Дождь, омывающий надгробные плиты, не дает ни секунды забыться. Серое небо, непроглядное и скупое, будто предвещающее тучи над головами тех, кто тебе дорог, тяжелеет от бушующего ливня. Не раз замечаешь, холодно усмехаясь, что в такие моменты всегда идет дождь, но после вновь возвращаешься к тяжелым думам. Холостые выстрелы одинокого салюта, едва слышимые за шумом разрывающихся об землю капель, неслышно твердят о цене проступков - быть может, не твоих вовсе, но разве смерти есть до этого дело? Все еще помнишь, как тускло смотришь вдаль, видя печальные, ссутулившиеся образы людей за собой, но не различая их среди общей толпы. Единственное, что гнетет тебя, в чем еще слышишь последнюю волю погибшего - "отомсти, Ганнибал, если сможешь". Взгляд, не полный печали, однако напряжен и беспокоен.
"Он погиб, как и жил - героем", - но эти мысли не дают успокоения, лишь вводят глубже в водоворот, кружа и, будто вместе с холодными струями воды, стекающими с вымокшей до нити формы, пробуждают, возвращая все к одному - "эта миссия будет завершена любой ценой."
***
Но не такой, нет. Гордость Ганнибала за проявленную его парнями преданность не была равносильна тревоге и смирению - отчего единый суд, глупые мальчишки? Он мог бы стереть пятно бесчестия и краха с их досье, вернуть им хоть немного, но прежнюю жизнь, а самому отправиться отбывать срок в Форте Карсон, отсчитывая десять долгих лет в ожидании, когда накопятся силы найти лазейку и выбраться на свободу - как и обычно против всяких правил. Ведь его сила в стратегии, а время - лучший помощник в том, чтобы вырваться из гнилого чрева, полного пороков и прогнивших, не жаждущих разбора карателей. Команда же помогла бы ему, беглецу, если нашла бы возможным, совершить план расправы. Однако они поступили вовсе не согласно необходимому. Слепая досада наводила беспорядок до сих пор, но не только за гибель Моррисона. Досада за ребят, которые так некстати решили сыграть себя героями: пойти вместе с ним в пекло, когда существовал иной выход. Абсолютное безумие, стоящее как щедрой похвалы, так и жестких упреков, ныне не имело возможности для отступления. Никто, сказали бы они, не мог гарантировать справедливого наказания и в ином случае, но выбор между десятью годами или становления беглецом казалась слишком скверной перспективой, чтобы делить ее на четверых.
- "Оставь, что ворошить уже случившееся?" - думал мужчина, но тем лишь сильнее хотел посмотреть им в глаза, угомонить пыл вольных умов и, быть может, заставить запомнить хоть этот урок жизни: самопожертвование далеко не всегда разумно и заслуживает поощрений. Сейчас, пусть гордо и вольно, но слишком правильно они согласились на то, чего Ганнибал от них не требовал.

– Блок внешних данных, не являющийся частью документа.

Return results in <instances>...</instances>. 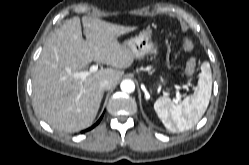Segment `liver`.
<instances>
[{
    "label": "liver",
    "instance_id": "obj_1",
    "mask_svg": "<svg viewBox=\"0 0 249 165\" xmlns=\"http://www.w3.org/2000/svg\"><path fill=\"white\" fill-rule=\"evenodd\" d=\"M73 17L60 26L46 41L36 62L33 78V105L36 113L52 128L77 132L89 127L100 107L104 90L100 82L109 80L115 87L135 56L118 41V37L135 30L82 17ZM92 61L113 68L100 69L85 79L74 73ZM115 68V69H114Z\"/></svg>",
    "mask_w": 249,
    "mask_h": 165
}]
</instances>
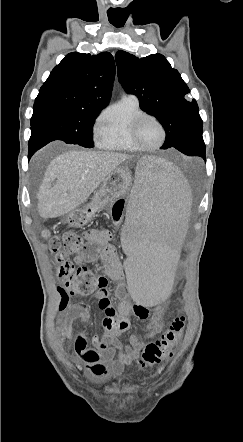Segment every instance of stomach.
<instances>
[{"label": "stomach", "mask_w": 243, "mask_h": 442, "mask_svg": "<svg viewBox=\"0 0 243 442\" xmlns=\"http://www.w3.org/2000/svg\"><path fill=\"white\" fill-rule=\"evenodd\" d=\"M131 183L130 170L124 166L117 167L104 179L100 189L95 192L89 203L65 216L66 223L71 227H81L87 224L106 205L126 195L130 191Z\"/></svg>", "instance_id": "0dacf381"}]
</instances>
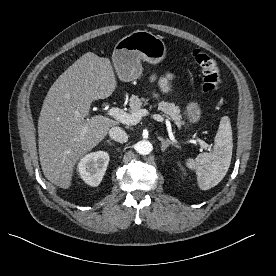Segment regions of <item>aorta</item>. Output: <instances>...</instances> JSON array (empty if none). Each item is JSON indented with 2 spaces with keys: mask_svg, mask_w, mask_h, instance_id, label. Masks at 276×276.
I'll return each instance as SVG.
<instances>
[{
  "mask_svg": "<svg viewBox=\"0 0 276 276\" xmlns=\"http://www.w3.org/2000/svg\"><path fill=\"white\" fill-rule=\"evenodd\" d=\"M135 150L141 155H148L152 151V144L146 140L139 141L135 145Z\"/></svg>",
  "mask_w": 276,
  "mask_h": 276,
  "instance_id": "762f6f07",
  "label": "aorta"
}]
</instances>
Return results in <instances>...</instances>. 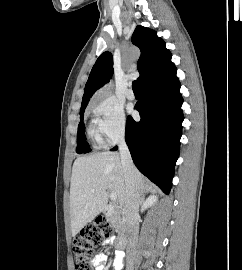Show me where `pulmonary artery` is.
Segmentation results:
<instances>
[{"label": "pulmonary artery", "mask_w": 242, "mask_h": 270, "mask_svg": "<svg viewBox=\"0 0 242 270\" xmlns=\"http://www.w3.org/2000/svg\"><path fill=\"white\" fill-rule=\"evenodd\" d=\"M126 96L128 99L133 100L135 98V93L131 88H129L126 92Z\"/></svg>", "instance_id": "obj_1"}]
</instances>
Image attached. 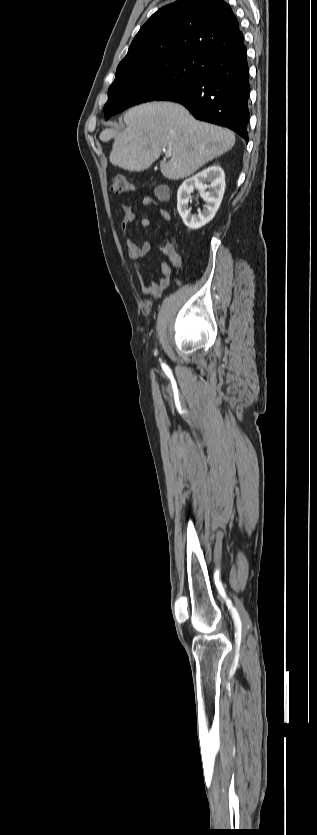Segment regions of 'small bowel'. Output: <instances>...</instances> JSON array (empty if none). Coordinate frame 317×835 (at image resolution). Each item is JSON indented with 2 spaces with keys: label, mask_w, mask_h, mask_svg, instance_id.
I'll return each instance as SVG.
<instances>
[{
  "label": "small bowel",
  "mask_w": 317,
  "mask_h": 835,
  "mask_svg": "<svg viewBox=\"0 0 317 835\" xmlns=\"http://www.w3.org/2000/svg\"><path fill=\"white\" fill-rule=\"evenodd\" d=\"M169 199V189L165 185H158L154 189V196H142V204L144 206L157 209L163 219L168 221L171 216L170 213L163 208L162 202H167ZM123 210L124 216L122 220V230L125 234H127L129 232V226L135 220V213L130 205H124ZM140 225L143 228H148L151 225V221L148 218H142ZM126 244L127 255L131 260L134 269L137 271L141 270L143 267L142 259L150 253L151 244L145 241L139 245L130 238L127 239ZM162 253L165 255L166 261L161 263L160 275L158 277H150L149 279H146L144 283L145 293L155 298L161 296V294L165 291L169 285L172 274L181 264V258L173 248H164L162 249Z\"/></svg>",
  "instance_id": "1"
}]
</instances>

Он просил лишь время на то, чтобы поговорить, но его было так мало. Несмотря на неспешный темп шагов провожатых, было видно, что от секретного отряда хотели избавиться как можно скорее, будучи наслышанными всякого рода баек, которые, впрочем, кто-либо вряд ли мог поставить под сомнения. Ведь их отряд знали, как исполнителей невозможного, специализирующихся на безудержном сумасшествии, и вряд ли каждый из окружающих ныне Смита людей желал рисковать ради своего пребывания здесь. Не каждый верил в слухи, но всякий их побаивался - кто-то больше, кто-то меньше. Однако людям свойственно было опасаться неизвестного.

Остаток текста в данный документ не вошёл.